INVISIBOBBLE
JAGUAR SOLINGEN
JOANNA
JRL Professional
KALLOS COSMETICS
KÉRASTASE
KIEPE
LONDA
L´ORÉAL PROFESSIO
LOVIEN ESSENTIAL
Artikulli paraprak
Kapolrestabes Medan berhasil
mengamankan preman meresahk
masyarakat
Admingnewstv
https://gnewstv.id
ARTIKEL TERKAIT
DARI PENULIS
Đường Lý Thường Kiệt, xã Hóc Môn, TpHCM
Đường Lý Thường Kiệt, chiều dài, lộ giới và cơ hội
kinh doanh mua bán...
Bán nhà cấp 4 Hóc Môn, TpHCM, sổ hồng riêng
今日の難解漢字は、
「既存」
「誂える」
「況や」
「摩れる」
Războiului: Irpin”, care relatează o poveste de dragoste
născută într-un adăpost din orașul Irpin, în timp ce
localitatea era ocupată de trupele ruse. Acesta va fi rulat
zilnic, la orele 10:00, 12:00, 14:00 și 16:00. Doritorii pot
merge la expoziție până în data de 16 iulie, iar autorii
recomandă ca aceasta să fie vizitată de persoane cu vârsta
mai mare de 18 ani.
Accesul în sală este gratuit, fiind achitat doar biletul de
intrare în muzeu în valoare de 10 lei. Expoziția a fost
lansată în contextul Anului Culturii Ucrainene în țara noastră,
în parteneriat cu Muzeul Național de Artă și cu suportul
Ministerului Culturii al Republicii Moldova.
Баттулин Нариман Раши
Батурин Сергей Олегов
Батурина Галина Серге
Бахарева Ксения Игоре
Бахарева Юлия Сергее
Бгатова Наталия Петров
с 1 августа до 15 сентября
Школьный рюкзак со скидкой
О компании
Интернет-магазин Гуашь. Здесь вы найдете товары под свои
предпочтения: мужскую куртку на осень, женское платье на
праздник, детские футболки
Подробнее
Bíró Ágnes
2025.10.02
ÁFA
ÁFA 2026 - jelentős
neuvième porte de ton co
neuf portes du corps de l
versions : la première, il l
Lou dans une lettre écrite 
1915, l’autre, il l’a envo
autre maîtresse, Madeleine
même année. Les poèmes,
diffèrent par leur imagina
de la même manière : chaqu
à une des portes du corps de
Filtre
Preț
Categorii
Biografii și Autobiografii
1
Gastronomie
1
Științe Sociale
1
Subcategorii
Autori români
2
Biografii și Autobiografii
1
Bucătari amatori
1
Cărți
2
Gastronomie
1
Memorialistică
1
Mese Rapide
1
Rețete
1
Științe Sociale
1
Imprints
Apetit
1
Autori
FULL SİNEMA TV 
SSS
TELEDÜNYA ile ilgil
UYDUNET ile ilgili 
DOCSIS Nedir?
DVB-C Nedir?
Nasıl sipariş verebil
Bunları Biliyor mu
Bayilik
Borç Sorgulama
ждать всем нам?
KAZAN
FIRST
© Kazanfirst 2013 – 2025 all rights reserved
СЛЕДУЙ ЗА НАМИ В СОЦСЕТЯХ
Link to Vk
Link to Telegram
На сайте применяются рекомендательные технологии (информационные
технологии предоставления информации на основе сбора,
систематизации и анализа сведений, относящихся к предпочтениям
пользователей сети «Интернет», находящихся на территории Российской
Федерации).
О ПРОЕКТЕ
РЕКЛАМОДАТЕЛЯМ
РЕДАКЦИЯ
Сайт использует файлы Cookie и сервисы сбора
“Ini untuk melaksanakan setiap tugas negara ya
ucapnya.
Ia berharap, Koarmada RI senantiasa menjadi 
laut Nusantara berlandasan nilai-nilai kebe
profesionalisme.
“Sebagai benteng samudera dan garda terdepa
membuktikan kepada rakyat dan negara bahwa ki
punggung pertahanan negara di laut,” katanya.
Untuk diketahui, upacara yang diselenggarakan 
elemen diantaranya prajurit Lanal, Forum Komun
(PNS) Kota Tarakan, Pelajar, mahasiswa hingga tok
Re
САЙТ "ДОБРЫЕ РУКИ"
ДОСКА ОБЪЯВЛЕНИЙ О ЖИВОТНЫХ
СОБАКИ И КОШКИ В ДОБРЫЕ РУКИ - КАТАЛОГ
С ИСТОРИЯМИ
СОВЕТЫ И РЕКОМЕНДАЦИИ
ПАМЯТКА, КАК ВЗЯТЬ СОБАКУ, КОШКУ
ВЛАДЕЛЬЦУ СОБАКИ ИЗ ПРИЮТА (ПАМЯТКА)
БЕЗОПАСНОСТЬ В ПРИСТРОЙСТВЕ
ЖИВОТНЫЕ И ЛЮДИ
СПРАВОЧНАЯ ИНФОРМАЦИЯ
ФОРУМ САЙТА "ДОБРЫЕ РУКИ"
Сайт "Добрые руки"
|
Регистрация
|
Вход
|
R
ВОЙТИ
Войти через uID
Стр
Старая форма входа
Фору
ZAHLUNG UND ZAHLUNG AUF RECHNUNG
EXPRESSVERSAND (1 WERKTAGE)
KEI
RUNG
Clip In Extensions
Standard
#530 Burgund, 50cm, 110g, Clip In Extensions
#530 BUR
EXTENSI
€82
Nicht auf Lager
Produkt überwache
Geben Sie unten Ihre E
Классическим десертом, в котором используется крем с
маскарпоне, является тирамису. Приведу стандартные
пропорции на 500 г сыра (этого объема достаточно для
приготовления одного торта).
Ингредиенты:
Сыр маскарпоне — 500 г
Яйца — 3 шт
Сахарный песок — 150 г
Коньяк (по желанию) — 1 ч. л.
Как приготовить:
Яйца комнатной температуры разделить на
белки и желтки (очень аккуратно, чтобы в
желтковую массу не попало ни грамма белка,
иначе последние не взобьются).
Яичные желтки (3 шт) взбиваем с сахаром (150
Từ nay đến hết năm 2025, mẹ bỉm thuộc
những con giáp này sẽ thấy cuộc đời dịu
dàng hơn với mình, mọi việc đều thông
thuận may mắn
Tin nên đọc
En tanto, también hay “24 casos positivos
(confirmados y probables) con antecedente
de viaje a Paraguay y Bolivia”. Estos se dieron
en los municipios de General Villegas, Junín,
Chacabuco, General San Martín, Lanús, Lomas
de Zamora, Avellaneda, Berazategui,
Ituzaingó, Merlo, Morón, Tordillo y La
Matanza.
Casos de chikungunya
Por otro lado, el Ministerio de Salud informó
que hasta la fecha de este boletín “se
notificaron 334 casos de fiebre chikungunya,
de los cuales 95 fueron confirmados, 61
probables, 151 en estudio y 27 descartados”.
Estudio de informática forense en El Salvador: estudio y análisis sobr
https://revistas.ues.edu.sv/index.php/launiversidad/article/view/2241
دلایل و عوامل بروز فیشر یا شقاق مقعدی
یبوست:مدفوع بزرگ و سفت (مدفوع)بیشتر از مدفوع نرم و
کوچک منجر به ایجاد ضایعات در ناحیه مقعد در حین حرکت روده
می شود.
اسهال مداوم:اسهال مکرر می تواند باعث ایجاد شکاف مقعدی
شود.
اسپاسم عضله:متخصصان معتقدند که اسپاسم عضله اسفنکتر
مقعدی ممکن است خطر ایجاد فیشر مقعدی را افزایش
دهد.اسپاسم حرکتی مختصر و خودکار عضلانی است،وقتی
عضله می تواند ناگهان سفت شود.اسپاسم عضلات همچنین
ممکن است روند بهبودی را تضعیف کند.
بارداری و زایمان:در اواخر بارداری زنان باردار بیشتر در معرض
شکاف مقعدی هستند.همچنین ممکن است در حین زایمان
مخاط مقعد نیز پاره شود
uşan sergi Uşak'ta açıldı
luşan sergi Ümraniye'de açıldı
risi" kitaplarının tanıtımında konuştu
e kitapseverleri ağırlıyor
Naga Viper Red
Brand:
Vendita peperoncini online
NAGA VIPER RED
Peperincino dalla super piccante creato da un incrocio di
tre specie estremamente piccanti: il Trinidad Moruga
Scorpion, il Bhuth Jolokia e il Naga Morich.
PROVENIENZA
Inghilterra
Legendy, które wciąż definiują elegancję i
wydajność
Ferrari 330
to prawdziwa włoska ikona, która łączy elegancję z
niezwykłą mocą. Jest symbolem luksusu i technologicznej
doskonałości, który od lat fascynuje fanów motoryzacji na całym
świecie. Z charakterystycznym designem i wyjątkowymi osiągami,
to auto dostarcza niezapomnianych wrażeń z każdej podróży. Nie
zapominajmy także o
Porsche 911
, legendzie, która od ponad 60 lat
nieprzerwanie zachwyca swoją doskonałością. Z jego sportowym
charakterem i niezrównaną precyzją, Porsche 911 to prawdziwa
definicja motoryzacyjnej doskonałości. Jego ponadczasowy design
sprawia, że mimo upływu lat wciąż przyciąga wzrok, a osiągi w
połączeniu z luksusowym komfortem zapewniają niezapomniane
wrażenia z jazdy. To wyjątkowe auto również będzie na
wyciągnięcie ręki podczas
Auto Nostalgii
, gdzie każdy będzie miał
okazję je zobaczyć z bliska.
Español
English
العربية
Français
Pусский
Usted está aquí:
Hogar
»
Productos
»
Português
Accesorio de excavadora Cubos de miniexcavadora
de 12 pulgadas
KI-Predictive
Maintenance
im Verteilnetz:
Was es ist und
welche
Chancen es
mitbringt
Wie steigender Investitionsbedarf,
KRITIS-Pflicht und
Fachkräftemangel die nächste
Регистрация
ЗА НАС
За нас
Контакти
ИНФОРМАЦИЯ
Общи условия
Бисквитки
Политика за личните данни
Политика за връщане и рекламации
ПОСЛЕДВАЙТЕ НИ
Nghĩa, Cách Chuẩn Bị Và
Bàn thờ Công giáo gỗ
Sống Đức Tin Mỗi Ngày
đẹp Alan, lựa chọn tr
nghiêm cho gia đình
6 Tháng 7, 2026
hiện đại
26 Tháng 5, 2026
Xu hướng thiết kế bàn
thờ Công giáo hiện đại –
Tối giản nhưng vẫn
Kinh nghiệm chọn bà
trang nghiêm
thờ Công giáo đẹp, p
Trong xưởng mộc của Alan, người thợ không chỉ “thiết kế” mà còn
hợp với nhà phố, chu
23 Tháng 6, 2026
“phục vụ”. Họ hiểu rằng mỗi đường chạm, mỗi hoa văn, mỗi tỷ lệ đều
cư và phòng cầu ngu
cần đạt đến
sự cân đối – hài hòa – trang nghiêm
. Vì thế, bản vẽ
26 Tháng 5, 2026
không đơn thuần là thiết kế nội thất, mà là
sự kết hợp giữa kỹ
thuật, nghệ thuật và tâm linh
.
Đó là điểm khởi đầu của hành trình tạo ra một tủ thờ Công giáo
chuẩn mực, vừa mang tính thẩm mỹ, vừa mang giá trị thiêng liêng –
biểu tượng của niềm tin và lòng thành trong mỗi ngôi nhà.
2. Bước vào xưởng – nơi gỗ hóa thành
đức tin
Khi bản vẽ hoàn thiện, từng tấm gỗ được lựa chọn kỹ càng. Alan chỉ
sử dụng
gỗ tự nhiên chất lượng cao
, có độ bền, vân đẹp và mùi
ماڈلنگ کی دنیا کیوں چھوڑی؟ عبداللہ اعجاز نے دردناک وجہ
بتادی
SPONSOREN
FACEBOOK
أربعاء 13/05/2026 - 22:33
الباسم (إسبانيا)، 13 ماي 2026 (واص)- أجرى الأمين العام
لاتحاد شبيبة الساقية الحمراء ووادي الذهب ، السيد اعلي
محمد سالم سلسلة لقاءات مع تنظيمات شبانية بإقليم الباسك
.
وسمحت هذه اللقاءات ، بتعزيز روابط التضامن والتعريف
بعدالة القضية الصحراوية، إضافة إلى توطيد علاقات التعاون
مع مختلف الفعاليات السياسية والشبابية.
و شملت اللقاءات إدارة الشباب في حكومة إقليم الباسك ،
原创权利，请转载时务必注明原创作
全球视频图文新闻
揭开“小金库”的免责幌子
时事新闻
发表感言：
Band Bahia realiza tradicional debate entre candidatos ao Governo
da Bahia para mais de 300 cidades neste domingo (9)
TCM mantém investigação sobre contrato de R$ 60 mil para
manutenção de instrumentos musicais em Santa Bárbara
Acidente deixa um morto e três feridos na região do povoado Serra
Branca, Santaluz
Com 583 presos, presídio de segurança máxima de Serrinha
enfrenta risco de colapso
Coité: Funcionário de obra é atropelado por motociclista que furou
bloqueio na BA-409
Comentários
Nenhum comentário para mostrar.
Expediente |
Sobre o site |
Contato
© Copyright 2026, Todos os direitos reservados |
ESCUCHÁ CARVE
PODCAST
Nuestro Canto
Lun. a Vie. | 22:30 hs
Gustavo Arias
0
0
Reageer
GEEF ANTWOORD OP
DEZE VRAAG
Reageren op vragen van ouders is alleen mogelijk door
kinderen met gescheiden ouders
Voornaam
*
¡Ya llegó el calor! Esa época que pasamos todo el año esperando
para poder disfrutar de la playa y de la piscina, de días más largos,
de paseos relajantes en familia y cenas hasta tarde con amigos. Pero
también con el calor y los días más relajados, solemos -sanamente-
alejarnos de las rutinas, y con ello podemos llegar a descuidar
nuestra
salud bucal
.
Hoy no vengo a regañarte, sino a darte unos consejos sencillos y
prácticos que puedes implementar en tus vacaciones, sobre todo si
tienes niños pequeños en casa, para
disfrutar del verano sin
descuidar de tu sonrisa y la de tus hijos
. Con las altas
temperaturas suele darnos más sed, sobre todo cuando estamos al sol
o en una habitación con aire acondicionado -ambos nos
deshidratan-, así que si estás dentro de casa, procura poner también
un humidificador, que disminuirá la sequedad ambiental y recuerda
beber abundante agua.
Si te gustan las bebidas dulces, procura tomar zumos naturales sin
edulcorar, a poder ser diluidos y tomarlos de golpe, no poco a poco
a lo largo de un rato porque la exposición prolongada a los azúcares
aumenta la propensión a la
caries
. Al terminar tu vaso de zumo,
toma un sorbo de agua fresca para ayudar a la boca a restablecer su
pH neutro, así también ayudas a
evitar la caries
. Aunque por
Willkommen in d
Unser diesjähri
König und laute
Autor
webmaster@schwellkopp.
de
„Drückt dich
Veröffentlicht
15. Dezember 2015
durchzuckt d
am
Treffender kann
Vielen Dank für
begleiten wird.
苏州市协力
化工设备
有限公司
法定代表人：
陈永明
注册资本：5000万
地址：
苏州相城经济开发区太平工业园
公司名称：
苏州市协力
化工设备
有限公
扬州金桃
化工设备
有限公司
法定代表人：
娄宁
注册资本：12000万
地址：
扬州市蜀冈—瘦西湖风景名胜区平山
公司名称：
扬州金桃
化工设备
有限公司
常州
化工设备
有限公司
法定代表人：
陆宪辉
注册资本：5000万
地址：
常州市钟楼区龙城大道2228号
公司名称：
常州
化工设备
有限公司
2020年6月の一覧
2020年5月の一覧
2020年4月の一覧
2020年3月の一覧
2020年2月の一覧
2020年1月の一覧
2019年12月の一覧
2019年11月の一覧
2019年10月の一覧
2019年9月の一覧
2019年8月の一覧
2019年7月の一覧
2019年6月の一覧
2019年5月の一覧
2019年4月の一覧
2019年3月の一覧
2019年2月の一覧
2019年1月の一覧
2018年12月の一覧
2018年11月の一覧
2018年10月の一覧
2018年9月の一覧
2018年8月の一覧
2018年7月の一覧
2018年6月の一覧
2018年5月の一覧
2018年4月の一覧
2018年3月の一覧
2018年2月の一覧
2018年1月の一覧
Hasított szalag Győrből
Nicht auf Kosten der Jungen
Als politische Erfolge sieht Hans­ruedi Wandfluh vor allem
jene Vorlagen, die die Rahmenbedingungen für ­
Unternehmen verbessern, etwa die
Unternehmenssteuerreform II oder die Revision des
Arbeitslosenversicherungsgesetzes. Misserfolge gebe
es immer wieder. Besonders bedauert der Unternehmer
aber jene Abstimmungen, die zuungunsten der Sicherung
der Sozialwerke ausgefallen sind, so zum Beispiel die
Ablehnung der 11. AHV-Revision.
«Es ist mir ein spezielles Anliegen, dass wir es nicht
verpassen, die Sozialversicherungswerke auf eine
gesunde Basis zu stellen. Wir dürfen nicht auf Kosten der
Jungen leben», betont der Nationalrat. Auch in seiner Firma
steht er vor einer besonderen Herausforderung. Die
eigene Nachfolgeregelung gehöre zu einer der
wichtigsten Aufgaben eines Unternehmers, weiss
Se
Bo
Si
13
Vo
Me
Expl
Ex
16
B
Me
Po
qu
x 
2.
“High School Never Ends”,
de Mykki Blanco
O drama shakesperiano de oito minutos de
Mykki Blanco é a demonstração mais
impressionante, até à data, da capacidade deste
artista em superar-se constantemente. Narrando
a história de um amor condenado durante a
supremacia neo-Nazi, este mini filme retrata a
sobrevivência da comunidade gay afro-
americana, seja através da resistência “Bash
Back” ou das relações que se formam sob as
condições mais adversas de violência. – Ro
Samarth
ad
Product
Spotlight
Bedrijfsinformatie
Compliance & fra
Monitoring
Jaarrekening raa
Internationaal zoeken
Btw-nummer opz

YOUR ASSIGNMENT
Filter the records above down to the lines containing "wciąż".

OUTPUT BELOW
Legendy, które wciąż definiują elegancję i
sprawia, że mimo upływu lat wciąż przyciąga wzrok, a osiągi w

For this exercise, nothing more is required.